Contactada também pela AFP, a Disney indicou ter recebido o pedido da FCC e disse estar "confiante" de que os seus "históricos de serviços" demonstrassem que tem "as qualificações para estas licenças".
Estas licenças deveriam inicialmente expirar entre 2028 e 2031 no âmbito do processo ordinário, implicando um pedido de renovação.
O Presidente norte-americano, Donald Trump, exigiu na última segunda-feira que a estação ABC despedisse imediatamente o apresentador Jimmy Kimmel, acusando-o de fazer um "vil convite à violência" com uma piada dirigida à primeira-dama, Melania Trump.
"Isto foi longe demais. Jimmy Kimmel deve ser despedido imediatamente pela Disney e pela ABC", escreveu o republicano, criticando os comentários feitos pelo humorista, que, no seu programa da semana passada, descreveu a primeira-dama como "radiante como uma futura viúva".
Também Melania Trump instou a ABC a tomar medidas após os comentários feitos pelo apresentador Jimmy Kimmel durante o seu monólogo de quinta-feira, no qual fez referência ao Jantar dos Correspondentes da Casa Branca e que considera "retórica odiosa e violenta".
Numa mensagem na rede social X, a primeira-dama indicou que a estação deveria intervir em relação a este tipo de conteúdos.
O apresentador fez uma paródia ao Jantar dos Correspondentes da Casa Branca no seu programa, "Jimmy Kimmel Live!", dois dias antes do evento, como se fosse o comediante escolhido para entreter os convidados, que incluíam o Presidente Donald Trump, Melania e altos funcionários do gabinete pela primeira vez.
O Presidente, a primeira-dama e outras autoridades tiveram de ser retirados no sábado à noite, depois de um homem armado ter ultrapassado a barreira de segurança do hotel em Washington onde se realizava o evento e começado a disparar tiros em direção à porta onde decorria o jantar.
Entre as piadas, Kimmel fez alusão à primeira-dama com uma comparação irónica e ironizou o Presidente em relação a uma imagem gerada por inteligência artificial que tinha partilhado nas redes sociais e posteriormente apagado após receber críticas.

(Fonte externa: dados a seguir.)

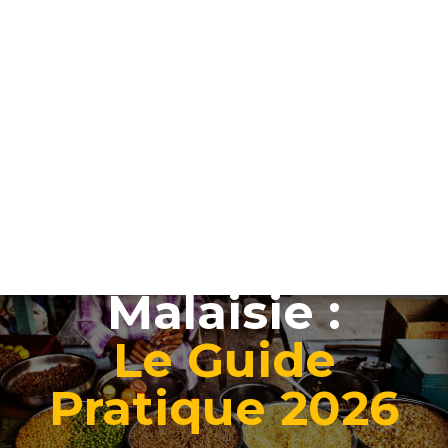
Vie
Quotidienne en
Malaisie :
Le Guide
Pratique 2026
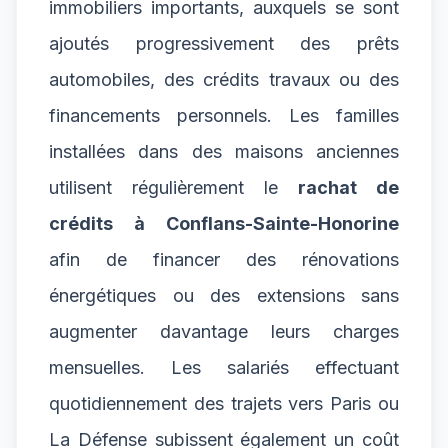
immobiliers importants, auxquels se sont
ajoutés progressivement des prêts
automobiles, des crédits travaux ou des
financements personnels. Les familles
installées dans des maisons anciennes
utilisent régulièrement le
rachat de
crédits à Conflans-Sainte-Honorine
afin de financer des rénovations
énergétiques ou des extensions sans
augmenter davantage leurs charges
mensuelles. Les salariés effectuant
quotidiennement des trajets vers Paris ou
La Défense subissent également un coût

Na sua declaração, Melania Trump afirmou que o conteúdo do programa "não é comédia" e acusou o humorista de contribuir para "aprofundar a divisão política nos Estados Unidos".

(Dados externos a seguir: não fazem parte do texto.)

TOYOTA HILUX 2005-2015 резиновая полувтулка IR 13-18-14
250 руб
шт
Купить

Afirmou ainda que figuras como Kimmel "não deveriam ter acesso aos lares americanos todas as noites para disseminar mensagens de ódio".
Melania Trump chamou cobarde a Kimmel, acrescentando que este "se esconde atrás da ABC porque sabe que a estação vai continuar a protegê-lo".
"Quantas vezes mais a administração da ABC vai permitir o comportamento deplorável de Kimmel à custa da nossa comunidade?", questionou.
Grande estrela dos programas noturnos, os famosos "late night shows", Jimmy Kimmel provocou a ira da direita norte-americana em setembro passado, que o acusou de explorar politicamente o assassinato do influenciador pró-Trump Charlie Kirk.
Propriedade da Disney, a ABC suspendeu então o apresentador.
Esta suspensão tinha sido sugerida publicamente pelo presidente da FCC, Brendan Carr, nomeado por Donald Trump, e em março ameaçou retirar licenças a certos canais por "distorcer" a informação e por "promover teorias falsas".
Para evitar esse desfecho, chamou-os a "corrigir o rumo", considerando que "o grande público [tinha] perdido confiança nos meios de comunicação" tradicionais.
No entanto, face às críticas e às acusações de censura, a emissora trouxe de volta o apresentador uma semana após a sua demissão.
No seu programa desta segunda-feira, Kimmel não pediu desculpa e disse que a "piada muito agradável" era uma alusão à diferença de idades entre os cônjuges presidenciais e ao rosto frequentemente severo da primeira-dama, mas não um apelo à violência.